Complex coupling between surface charge and thermo-osmotic phenomena

TL;DR

This study investigates how surface charge distribution influences thermo-osmotic flows and electric currents at liquid-solid interfaces, revealing complex coupling effects crucial for optimizing waste heat recovery systems.

Contribution

It provides new insights into the impact of surface charge distribution on interfacial enthalpy excess and thermo-osmotic phenomena using molecular dynamics simulations and analytical models.

Findings

Surface charge significantly affects interfacial enthalpy excess.

Dependence of enthalpy excess on charge distribution varies with surface conditions.

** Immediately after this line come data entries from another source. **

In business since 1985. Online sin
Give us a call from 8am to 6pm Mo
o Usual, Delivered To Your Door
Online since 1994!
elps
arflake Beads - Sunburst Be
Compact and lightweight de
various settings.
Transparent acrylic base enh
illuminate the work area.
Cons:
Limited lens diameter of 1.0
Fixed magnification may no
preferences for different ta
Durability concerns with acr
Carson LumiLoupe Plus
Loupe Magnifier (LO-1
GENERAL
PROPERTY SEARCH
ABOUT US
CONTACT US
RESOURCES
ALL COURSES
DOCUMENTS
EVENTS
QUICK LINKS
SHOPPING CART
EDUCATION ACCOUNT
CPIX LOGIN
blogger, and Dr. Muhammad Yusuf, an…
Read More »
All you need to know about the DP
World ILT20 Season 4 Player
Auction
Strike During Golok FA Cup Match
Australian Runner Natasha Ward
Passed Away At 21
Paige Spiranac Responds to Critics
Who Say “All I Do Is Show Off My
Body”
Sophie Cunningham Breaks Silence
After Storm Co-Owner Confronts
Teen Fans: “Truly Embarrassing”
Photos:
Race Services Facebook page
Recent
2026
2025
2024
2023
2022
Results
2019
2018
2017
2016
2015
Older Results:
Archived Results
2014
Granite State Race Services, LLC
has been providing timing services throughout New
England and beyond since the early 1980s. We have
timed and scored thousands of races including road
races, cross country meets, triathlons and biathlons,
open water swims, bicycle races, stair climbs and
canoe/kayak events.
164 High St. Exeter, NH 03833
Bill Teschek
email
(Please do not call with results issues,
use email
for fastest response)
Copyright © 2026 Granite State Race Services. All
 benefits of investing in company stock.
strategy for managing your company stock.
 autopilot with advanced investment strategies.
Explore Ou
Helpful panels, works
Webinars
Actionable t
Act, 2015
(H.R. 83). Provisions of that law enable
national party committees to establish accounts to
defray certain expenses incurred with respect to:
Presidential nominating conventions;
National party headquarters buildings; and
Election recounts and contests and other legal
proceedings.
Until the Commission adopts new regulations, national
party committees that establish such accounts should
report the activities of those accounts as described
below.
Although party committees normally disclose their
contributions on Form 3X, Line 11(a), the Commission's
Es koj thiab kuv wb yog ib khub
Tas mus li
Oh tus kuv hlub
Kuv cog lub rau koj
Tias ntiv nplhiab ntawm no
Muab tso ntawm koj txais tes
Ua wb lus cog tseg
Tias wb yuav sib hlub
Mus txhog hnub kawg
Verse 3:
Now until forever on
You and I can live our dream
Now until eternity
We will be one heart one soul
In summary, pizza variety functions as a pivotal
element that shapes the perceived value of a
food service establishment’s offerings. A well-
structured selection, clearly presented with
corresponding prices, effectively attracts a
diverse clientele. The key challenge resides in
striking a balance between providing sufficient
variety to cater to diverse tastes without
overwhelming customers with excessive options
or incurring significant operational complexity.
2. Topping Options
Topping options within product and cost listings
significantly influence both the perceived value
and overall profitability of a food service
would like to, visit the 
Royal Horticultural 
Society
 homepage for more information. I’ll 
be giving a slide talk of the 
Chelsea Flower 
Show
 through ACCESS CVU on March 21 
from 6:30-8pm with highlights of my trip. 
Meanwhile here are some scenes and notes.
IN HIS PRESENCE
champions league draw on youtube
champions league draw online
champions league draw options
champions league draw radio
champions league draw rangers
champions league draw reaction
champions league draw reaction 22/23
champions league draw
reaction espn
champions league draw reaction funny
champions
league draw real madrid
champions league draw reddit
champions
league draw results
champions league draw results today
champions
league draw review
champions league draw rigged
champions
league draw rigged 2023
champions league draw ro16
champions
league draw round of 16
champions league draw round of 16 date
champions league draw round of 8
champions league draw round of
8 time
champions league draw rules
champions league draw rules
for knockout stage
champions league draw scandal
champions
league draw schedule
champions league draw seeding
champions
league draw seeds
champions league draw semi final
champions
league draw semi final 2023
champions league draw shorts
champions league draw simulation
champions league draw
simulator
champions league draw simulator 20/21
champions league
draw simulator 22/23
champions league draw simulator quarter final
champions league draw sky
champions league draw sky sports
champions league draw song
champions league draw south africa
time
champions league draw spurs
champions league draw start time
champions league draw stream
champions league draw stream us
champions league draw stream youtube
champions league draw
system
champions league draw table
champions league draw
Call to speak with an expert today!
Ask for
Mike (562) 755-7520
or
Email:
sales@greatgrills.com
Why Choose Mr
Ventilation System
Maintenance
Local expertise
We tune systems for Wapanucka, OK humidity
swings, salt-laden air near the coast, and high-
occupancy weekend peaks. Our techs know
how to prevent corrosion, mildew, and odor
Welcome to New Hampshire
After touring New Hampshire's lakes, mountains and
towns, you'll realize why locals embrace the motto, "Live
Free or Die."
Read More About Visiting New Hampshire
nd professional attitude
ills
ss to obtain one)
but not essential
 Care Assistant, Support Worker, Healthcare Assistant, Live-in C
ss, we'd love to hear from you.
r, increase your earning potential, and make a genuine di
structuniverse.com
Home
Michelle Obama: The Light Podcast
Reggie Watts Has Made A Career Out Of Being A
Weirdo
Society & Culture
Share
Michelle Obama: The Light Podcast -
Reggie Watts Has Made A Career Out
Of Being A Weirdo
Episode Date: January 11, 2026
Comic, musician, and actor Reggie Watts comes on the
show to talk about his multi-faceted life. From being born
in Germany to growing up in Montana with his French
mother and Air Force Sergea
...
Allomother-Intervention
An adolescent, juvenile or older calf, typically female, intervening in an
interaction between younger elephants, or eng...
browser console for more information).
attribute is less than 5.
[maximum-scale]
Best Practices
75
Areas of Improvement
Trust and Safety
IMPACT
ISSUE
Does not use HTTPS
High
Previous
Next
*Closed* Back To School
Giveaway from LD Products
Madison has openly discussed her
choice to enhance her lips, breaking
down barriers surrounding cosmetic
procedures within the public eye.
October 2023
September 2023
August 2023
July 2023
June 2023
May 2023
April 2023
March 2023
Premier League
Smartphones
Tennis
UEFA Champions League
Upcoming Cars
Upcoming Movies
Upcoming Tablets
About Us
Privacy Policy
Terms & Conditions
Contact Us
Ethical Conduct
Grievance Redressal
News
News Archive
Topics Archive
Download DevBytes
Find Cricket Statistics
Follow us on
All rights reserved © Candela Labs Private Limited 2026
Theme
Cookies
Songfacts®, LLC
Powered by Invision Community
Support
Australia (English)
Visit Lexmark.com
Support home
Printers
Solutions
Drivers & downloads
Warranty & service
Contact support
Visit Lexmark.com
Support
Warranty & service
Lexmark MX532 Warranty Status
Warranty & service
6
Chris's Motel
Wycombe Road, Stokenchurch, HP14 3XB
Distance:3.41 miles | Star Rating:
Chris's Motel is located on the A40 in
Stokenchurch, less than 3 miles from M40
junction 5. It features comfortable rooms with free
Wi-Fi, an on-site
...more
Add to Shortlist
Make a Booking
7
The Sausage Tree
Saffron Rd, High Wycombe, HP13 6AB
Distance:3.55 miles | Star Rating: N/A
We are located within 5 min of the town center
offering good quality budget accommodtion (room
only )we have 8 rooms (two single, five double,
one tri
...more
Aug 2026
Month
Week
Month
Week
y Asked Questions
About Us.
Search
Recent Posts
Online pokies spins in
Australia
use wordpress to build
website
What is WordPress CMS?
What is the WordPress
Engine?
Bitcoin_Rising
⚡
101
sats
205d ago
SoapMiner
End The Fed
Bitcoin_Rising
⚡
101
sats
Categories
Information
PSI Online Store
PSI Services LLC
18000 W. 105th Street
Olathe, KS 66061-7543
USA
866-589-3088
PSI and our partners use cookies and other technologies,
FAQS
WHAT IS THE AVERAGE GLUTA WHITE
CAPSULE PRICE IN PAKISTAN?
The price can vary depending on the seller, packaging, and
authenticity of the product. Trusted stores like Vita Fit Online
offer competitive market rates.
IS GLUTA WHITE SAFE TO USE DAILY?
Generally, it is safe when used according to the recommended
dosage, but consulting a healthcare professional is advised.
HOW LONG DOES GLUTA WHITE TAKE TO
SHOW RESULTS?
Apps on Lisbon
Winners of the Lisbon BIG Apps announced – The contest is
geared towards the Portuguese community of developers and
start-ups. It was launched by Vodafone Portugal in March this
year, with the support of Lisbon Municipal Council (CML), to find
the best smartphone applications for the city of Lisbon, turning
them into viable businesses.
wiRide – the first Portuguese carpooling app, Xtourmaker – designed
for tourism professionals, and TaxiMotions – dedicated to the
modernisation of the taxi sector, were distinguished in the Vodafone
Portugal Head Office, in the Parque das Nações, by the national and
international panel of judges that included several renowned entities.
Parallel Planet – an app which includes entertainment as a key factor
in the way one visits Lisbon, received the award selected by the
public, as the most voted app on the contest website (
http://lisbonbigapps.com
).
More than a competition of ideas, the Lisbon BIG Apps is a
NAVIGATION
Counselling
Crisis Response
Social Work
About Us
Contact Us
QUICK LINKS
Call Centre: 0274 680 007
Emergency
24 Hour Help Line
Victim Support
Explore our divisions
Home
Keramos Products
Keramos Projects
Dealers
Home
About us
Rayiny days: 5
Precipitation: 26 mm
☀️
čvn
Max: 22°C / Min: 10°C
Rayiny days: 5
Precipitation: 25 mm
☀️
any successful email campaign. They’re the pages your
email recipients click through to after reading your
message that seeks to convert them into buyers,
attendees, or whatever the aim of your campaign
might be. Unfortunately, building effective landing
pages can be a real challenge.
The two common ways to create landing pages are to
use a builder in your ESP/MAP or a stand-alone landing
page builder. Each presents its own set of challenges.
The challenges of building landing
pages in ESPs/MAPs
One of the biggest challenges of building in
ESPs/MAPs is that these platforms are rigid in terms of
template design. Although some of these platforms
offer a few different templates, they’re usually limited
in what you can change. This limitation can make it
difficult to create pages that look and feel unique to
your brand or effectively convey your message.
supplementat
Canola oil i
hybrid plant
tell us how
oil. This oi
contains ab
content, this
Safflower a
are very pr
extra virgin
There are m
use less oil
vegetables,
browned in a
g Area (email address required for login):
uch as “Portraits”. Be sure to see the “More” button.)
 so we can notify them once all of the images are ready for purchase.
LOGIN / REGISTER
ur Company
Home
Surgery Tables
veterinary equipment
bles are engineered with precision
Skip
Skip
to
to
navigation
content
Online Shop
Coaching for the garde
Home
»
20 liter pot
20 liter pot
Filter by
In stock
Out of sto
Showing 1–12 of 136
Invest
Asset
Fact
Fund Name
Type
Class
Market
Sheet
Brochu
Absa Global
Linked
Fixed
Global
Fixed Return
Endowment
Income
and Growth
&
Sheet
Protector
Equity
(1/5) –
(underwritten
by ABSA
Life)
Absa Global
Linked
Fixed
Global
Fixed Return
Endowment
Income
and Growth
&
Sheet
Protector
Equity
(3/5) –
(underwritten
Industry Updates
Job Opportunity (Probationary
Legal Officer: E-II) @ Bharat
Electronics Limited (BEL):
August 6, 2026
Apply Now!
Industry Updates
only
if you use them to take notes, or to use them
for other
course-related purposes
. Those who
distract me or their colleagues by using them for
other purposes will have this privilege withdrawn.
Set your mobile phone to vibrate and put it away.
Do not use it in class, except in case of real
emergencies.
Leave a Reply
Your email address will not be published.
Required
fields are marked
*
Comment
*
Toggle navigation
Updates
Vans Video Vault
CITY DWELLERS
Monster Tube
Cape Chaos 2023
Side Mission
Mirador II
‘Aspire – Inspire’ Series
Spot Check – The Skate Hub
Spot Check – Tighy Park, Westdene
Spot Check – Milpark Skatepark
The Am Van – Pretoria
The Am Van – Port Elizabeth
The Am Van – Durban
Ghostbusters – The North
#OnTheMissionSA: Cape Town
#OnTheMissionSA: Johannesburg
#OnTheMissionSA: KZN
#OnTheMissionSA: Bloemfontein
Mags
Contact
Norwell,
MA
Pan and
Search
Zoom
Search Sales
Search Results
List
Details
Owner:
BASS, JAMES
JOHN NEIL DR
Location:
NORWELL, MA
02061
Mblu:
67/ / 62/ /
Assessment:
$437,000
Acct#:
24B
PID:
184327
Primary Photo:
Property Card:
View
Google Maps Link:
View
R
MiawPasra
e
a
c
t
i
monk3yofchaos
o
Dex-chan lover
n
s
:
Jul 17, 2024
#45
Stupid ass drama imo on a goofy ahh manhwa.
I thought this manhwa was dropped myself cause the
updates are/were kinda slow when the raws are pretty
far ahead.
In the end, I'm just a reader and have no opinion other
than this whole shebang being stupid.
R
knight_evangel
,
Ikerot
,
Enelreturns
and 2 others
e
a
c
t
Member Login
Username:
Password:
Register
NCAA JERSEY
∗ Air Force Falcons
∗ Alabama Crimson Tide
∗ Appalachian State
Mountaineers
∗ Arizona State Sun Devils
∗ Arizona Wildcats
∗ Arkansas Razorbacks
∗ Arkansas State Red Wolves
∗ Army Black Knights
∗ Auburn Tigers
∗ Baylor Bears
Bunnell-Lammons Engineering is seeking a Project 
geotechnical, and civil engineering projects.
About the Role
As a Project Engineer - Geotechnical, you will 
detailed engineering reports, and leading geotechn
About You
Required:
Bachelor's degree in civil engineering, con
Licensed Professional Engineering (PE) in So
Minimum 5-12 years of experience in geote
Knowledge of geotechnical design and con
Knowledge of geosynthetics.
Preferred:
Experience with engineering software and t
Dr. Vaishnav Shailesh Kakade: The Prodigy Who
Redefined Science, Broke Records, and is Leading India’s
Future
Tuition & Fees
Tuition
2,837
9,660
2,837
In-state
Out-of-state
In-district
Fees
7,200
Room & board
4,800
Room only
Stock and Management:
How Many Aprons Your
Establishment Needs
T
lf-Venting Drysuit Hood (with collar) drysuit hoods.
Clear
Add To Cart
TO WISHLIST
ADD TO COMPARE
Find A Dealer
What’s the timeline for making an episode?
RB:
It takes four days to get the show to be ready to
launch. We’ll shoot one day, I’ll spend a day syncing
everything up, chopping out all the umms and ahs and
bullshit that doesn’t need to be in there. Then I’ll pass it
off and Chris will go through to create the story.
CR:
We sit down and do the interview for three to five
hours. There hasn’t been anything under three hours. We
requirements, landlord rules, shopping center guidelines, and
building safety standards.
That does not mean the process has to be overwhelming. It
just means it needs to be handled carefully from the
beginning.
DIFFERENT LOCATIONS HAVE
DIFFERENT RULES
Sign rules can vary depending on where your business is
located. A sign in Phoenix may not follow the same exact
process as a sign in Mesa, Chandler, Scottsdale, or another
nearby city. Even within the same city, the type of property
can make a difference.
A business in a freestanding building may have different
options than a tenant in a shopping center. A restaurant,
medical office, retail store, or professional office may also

Wetting has minimal impact on charge-enthalpy coupling.

Abstract

Thermo-osmotic flows, generated at liquid-solid interfaces by thermal gradients, can be used to produce electric currents from waste heat on charged surfaces. The two key parameters controlling the thermo-osmotic current are the surface charge and the interfacial enthalpy excess due to liquid-solid interactions. While it has been shown that the contribution from water to the enthalpy excess can be crucial, how this contribution is affected by surface charge remained to be understood. Here, we start by discussing how thermo-osmotic flows and induced electric currents are related to the interfacial enthalpy excess. We then use molecular dynamics simulations to investigate the impact of surface charge on the interfacial enthalpy excess, for different distributions of the surface charge, and two different wetting conditions. We observe that surface charge has a strong impact on enthalpy excess, and that the dependence of enthalpy excess on surface charge depends largely on its distribution. In contrast, wetting has a very small impact on the charge-enthalpy coupling. We rationalize the results with simple analytical models, and explore their consequences for thermo-osmotic phenomena. Overall, this work provides guidelines to search for systems providing optimal waste heat recovery performance.